Путь к дому показался ему бесконечным, а когда он втащил санки в подъезд, то понял — подняться с ними на второй этаж по скользкой, обледенелой лестнице невозможно. С трудом развязав верёвку, он высвободил лыжи и волоком втащил их на площадку второго этажа, потом спустился за ведром и наконец втянул пустые санки.

По тёмному коридору Женька перетащил лыжи к своей комнате и осторожно открыл дверь. В комнате было темно и тихо. «Конечно, дед спит», — подумал Женька. Старик часто теперь твердил пословицу — кто спит, тот сыт. Однако пословица не помогала, за последние дни он сильно ослаб.

Дед Афанасий не спал, он слышал, как вошёл внук, но продолжал лежать лицом к стене: повернуться — нужна сила, а где её взять?

— Досталось воды? — спросил, не оборачиваясь, дед.

— Деда, смотри, я лыжи нашёл.

Дед с трудом повернулся лицом к Женьке:

— Каки таки лыжи?

— Вот, смотри. В сугробе нашёл. Их снегом засыпало. Снег, видно, всю ночь шёл.

Опустив с кровати ноги в подшитых валенках, старик смотрел, как Женька непослушными руками разворачивает завёрнутую в смёрзшуюся материю лыжу.
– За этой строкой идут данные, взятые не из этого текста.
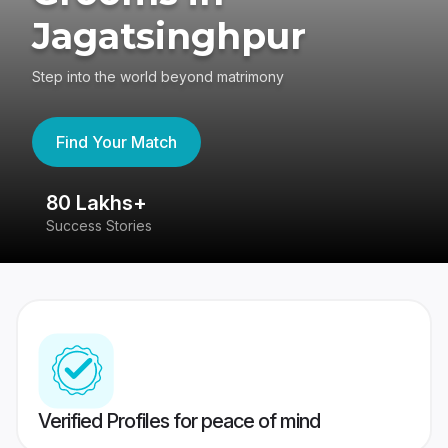
Jagatsinghpur
Step into the world beyond matrimony
Find Your Match
80 Lakhs+
4
Success Stories
41
Verified Profiles for peace of mind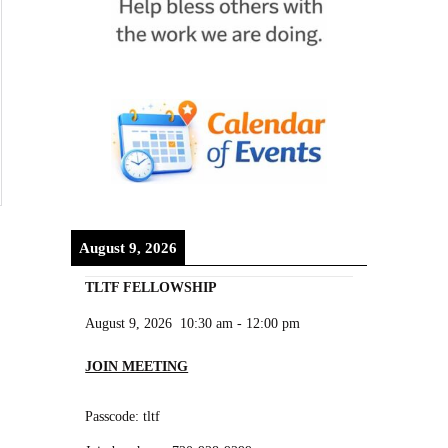
August 9, 2026
TLTF FELLOWSHIP
August 9, 2026
10:30 am
-
12:00 pm
JOIN MEETING
Passcode: tltf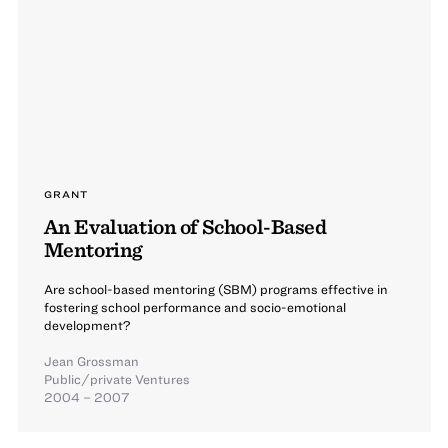
GRANT
An Evaluation of School-Based
Mentoring
Are school-based mentoring (SBM) programs effective in
fostering school performance and socio-emotional
development?
Jean Grossman
Public/private Ventures
2004 – 2007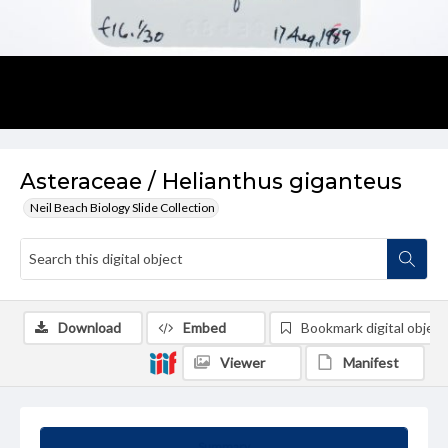
Asteraceae / Helianthus giganteus
Neil Beach Biology Slide Collection
Download
Embed
Bookmark digital object
Viewer
Manifest
Summary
— Смотри-ка, деда, я думал, это простыня, а это чего-то такое… Халат докторский, что ли?..

— Покажь поближе…

Женька положил необычную находку на колени деда. Старик стащил с опухших рук варежки и долго ощупывал негнущимися пальцами задубевшую на морозе белую материю.

— Подыми затемнение…

Женька отдёрнул тяжёлую штору. На зафанеренном окне остеклённой была только маленькая форточка. Дед смотрел на белый халат, и вдруг что-то далёкое, тревожное возникло в его памяти. Он увидел себя молодым, сильным, на льду Финского залива, в яростной ночной атаке на мятежный Кронштадт. Вражеские прожекторы вспарывали чёрную мартовскую ночь и шарили по льду залива, но красноармейцы были невидимы в маскировочных халатах, точно в таких же белых халатах, что лежал сейчас на его коленях…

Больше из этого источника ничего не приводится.